Question

A particle of mass m is moving in yz – plane with a uniform velocity v with its trajectory running parallel to + ve y – axis and intersecting z –axis at z = a.

The change in its angular momentum about the origin as it bounces elastically from a wall at y = constant is.

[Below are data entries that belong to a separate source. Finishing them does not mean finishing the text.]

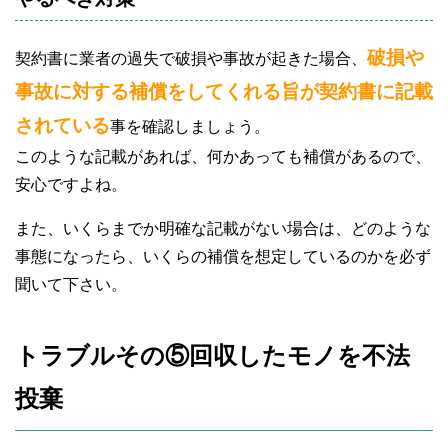
破損や
契約書に業者の過失で破損や事故が起きた場合、
事故に対する補償をしてくれる旨が契約書に記載
されている
事を確認しましょう。
このような記載があれば、何かあっても補償があるので、
安心ですよね。
また、いくらまでか明確な記載がない場合は、どのような
事態になったら、いくらの補償を想定しているのかを必ず
聞いて下さい。
トラブルその⑤回収したモノを不法
投棄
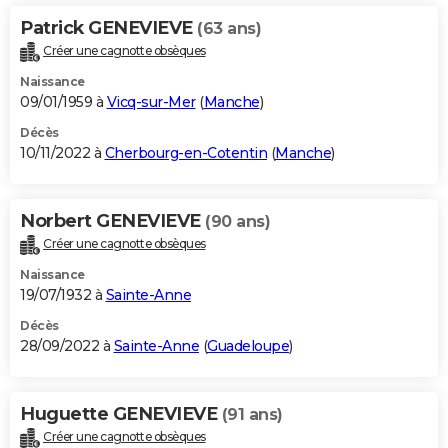
Patrick GENEVIEVE
(63 ans)
Créer une cagnotte obsèques
Naissance
09/01/1959 à
Vicq-sur-Mer
(
Manche
)
Décès
10/11/2022 à
Cherbourg-en-Cotentin
(
Manche
)
Norbert GENEVIEVE
(90 ans)
Créer une cagnotte obsèques
Naissance
19/07/1932 à
Sainte-Anne
Décès
28/09/2022 à
Sainte-Anne
(
Guadeloupe
)
Huguette GENEVIEVE
(91 ans)
Créer une cagnotte obsèques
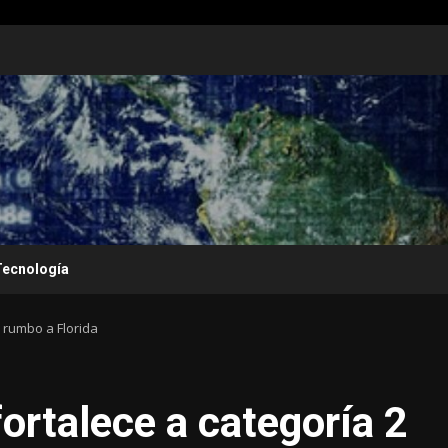
Tecnología
 rumbo a Florida
ortalece a categoría 2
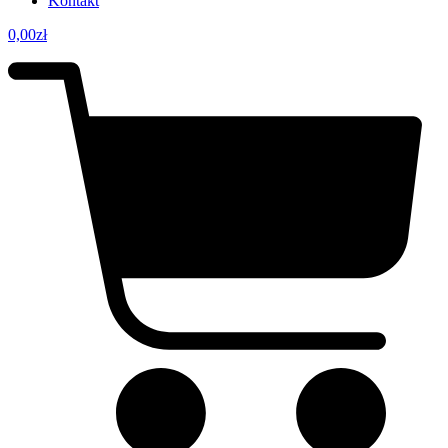
Kontakt
0,00
zł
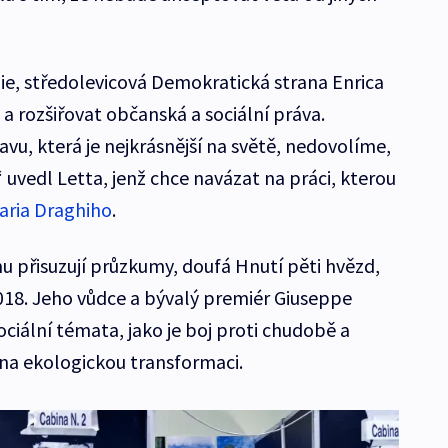
álie, středolevicová Demokratická strana Enrica
 a rozšiřovat občanská a sociální práva.
vu, která je nejkrásnější na světě, nedovolíme,
“ uvedl Letta, jenž chce navázat na práci, kterou
aria Draghiho
.
mu přisuzují průzkumy, doufá Hnutí pěti hvězd,
2018. Jeho vůdce a bývalý premiér Giuseppe
ciální témata, jako je boj proti chudobě a
na ekologickou transformaci.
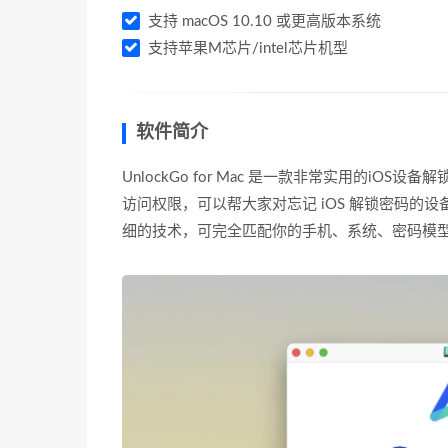
支持 macOS 10.10 或更高版本系统
支持苹果M芯片/intel芯片机型
软件简介
UnlockGo for Mac 是一款非常实用的iO
访问权限，可以帮大家对忘记 iOS 解锁密码的设备进
细的技术，可完全匹配你的手机、系统、密码模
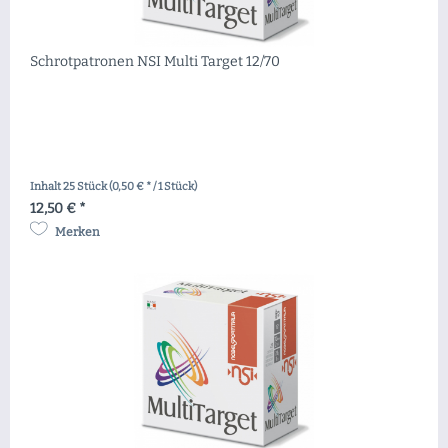
Schrotpatronen NSI Multi Target 12/70
Inhalt
25 Stück
(0,50 € * / 1 Stück)
12,50 € *
Merken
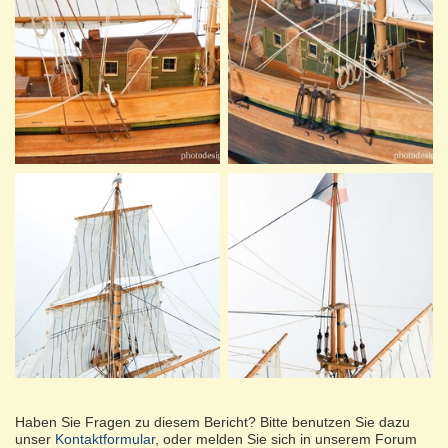
Haben Sie Fragen zu diesem Bericht? Bitte benutzen Sie dazu
unser
Kontaktformular
, oder melden Sie sich in unserem Forum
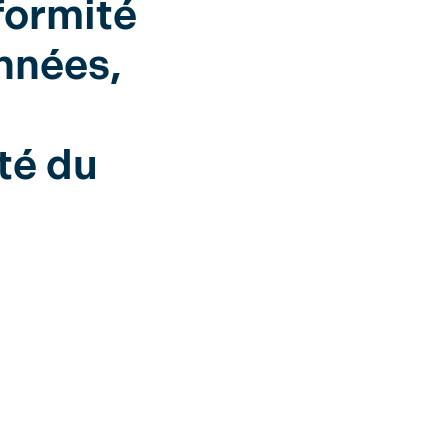
formité
onnées,
ité du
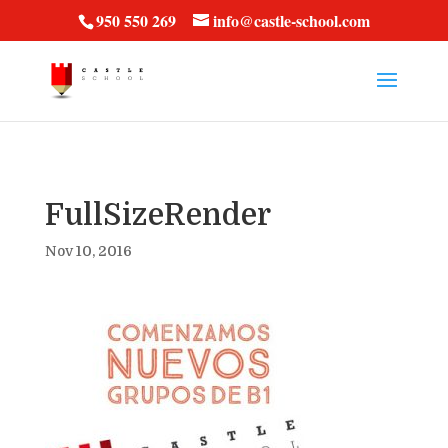
vt57fcc36k
950 550 269
info@castle-school.com
FullSizeRender
Nov 10, 2016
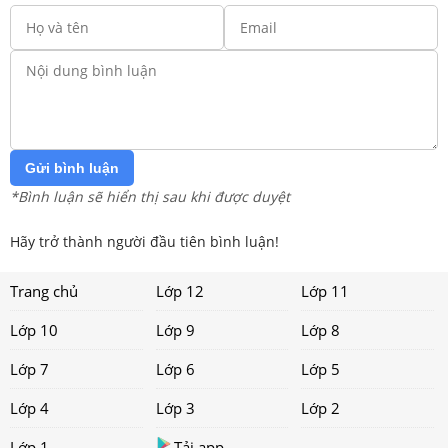
Gửi bình luận
*Bình luận sẽ hiển thị sau khi được duyệt
Hãy trở thành người đầu tiên bình luận!
Trang chủ
Lớp 12
Lớp 11
Lớp 10
Lớp 9
Lớp 8
Lớp 7
Lớp 6
Lớp 5
Lớp 4
Lớp 3
Lớp 2
Lớp 1
Tải app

• A. $mva{\widehat{e}}_{X}$
• B. $2mva{\widehat{e}}_{X}$
• C. $ymv{\widehat{e}}_{X}$
• D. $2ymv{\widehat{e}}_{X}$

Answer 1

Answer: (B)

$2mva{\widehat{e}}_{X}$

Answer 2

The initial velocity is

${\overset{\rightarrow}{v}}_{i} = v{\widehat{e}}_{y}$

After reflections from the wall, the final velocity is ${\overset{\rightarrow}{v}}_{f} = - v{\widehat{e}}_{y}$

The trajectory is given as

$\overset{\rightarrow}{r} = y{\widehat{e}}_{y} + a{\widehat{e}}_{z}$

Hence, the change in angular momentum is

$\Delta\overset{\rightarrow}{L} = \overset{\rightarrow}{r} \times m({\overrightarrow{v}}_{f} - {\overrightarrow{v}}_{i})$

$= (y{\widehat{e}}_{y} + a{\widehat{e}}_{z}) \times ( - mv{\widehat{e}}_{y} - mv{\widehat{e}}_{y}) = (y{\widehat{e}}_{y} + a{\widehat{e}}_{z}) \times ( - 2mv{\widehat{e}}_{y})$

$= 2mva{\widehat{e}}_{x}\lbrack\therefore{\widehat{e}}_{y} \times {\widehat{e}}_{y} = 0and{\widehat{e}}_{z} \times {\widehat{e}}_{y} = - {\widehat{e}}_{x}\rbrack$